On Wednesday, Governor Doug Ducey fired off a letter to U.S. Department of Health and Human Services (HHS) Secretary Xavier Becerra, expressing his “significant concerns” about the safety of unaccompanied minors crossing the southern border. Ducey noted that the children face considerable risks “because of insufficient federal oversight.”
In his letter, Ducey wrote: “The crisis at the southwest border is spilling into other areas of government beyond the United States Department of Homeland Security.

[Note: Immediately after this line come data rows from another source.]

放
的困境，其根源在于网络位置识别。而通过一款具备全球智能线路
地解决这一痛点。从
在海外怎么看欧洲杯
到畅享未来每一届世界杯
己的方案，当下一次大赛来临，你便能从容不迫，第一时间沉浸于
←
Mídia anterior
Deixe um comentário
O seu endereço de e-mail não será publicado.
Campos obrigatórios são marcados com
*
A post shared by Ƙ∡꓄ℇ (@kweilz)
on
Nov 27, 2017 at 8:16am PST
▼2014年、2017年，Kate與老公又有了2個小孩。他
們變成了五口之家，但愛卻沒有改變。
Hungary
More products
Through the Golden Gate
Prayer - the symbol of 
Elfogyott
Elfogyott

The increasing number of unaccompanied minors is stressing the ability of the Office of Refugee Resettlement to respond appropriately, and jeopardizes both vulnerable Arizona children who have experienced abuse and neglect as well as migrant children.”

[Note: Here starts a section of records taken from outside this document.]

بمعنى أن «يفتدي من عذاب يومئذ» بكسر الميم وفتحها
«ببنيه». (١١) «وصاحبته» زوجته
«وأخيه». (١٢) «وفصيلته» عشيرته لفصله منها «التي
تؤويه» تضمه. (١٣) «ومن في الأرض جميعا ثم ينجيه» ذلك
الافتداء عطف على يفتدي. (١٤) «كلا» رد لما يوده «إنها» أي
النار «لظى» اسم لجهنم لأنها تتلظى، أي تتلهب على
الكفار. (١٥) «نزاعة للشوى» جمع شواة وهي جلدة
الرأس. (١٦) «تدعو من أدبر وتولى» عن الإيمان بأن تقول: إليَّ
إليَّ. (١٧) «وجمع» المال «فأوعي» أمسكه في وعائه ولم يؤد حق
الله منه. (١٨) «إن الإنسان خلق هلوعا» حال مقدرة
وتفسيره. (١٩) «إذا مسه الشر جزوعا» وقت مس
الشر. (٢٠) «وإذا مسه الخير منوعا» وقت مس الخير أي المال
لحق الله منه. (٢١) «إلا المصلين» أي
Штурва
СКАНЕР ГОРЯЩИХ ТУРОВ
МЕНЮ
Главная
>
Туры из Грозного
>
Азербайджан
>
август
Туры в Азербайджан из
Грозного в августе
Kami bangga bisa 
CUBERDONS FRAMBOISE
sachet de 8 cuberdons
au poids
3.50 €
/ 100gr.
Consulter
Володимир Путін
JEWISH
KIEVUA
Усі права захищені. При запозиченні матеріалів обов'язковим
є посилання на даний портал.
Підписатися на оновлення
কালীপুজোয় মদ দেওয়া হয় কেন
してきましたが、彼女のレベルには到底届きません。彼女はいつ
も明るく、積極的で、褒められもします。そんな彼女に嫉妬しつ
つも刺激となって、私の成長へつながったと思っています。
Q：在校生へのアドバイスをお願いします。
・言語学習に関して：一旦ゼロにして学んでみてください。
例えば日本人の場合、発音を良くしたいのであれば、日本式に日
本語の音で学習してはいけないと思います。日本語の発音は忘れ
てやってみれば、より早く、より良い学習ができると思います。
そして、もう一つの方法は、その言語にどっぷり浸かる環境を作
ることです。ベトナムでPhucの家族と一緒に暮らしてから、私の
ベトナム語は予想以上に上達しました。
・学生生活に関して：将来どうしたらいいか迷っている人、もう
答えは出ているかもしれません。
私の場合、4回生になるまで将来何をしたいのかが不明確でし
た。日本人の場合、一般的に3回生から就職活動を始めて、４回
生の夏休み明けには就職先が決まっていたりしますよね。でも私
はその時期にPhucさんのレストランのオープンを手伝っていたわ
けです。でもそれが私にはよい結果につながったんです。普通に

The letter strongly urges the administration to:
Cease efforts to redirect licensed beds that are currently serving Arizona foster children;
Review and adjust ORR’s practice of vetting host sponsors through virtual home visiting; and
Reconsider and adjust ORR’s procurement practices for shelter beds that negatively influence the Arizona Department of Child Safety’s ability to serve foster children.

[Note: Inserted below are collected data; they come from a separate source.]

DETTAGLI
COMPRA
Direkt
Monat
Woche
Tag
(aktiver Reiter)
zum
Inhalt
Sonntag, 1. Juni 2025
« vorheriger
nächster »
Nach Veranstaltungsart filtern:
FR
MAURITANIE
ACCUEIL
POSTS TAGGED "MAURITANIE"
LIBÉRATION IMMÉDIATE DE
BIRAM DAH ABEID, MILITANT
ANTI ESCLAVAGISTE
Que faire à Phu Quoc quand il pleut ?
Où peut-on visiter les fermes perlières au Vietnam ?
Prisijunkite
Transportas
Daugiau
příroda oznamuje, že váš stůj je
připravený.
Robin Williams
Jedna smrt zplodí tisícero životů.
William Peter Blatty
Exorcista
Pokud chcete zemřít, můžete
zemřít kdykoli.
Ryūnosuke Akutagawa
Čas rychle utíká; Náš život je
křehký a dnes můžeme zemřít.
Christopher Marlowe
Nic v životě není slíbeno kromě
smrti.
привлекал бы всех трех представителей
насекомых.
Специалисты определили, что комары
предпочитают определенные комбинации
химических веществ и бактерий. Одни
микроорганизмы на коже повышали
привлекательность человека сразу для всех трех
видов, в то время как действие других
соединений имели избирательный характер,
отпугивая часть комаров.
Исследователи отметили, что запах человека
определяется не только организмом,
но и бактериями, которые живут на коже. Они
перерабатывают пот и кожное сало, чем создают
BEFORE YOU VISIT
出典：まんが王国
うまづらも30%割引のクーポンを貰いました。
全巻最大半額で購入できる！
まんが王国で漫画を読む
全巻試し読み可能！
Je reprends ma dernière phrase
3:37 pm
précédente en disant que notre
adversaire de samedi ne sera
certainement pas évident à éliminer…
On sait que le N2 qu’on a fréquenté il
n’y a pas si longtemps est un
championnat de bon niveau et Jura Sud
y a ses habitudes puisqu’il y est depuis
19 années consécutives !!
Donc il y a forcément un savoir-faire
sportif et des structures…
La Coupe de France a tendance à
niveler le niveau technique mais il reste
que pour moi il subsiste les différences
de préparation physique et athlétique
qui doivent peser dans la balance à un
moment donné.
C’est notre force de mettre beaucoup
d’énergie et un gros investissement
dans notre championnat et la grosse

Ducey’s concerns mentioned in the letter include efforts by HHS to redirect service providers assisting American children who have been abused or neglected to migrant children. The state has lost space for foster youth to the Office of Refugee Resettlement (ORR) as a result of recent federal action.
Additionally, Ducey alleges that the vetting processes used by HHS is “insufficient,” including virtual home studies, “put vulnerable migrant children at risk of human and sex trafficking.”
“While we recognize the need of additional space to house unaccompanied minor children, the solution cannot be to try to obtain that space from providers that are essential for the state’s child welfare agency to care for Arizona’s abused and neglected children,” the Governor continued in the letter. “Unfortunately, this is the route the ORR has taken.”
ORR’s current grant making and contracting practices create an unfair advantage that directly negatively impacts vulnerable foster children. Additionally, the recent passing of the Families First Prevention Services Act means states will no longer receive a federal share of reimbursement for children residing in beds from ORR. This removal will impact Arizona’s budget by $25 million in State Fiscal Year 2022, and adds to the combined action that threatens to displace vulnerable American foster children from safe homes.
The Governor is urging the Secretary to immediately adjust HSS policies for the protection of foster children as well as migrant children.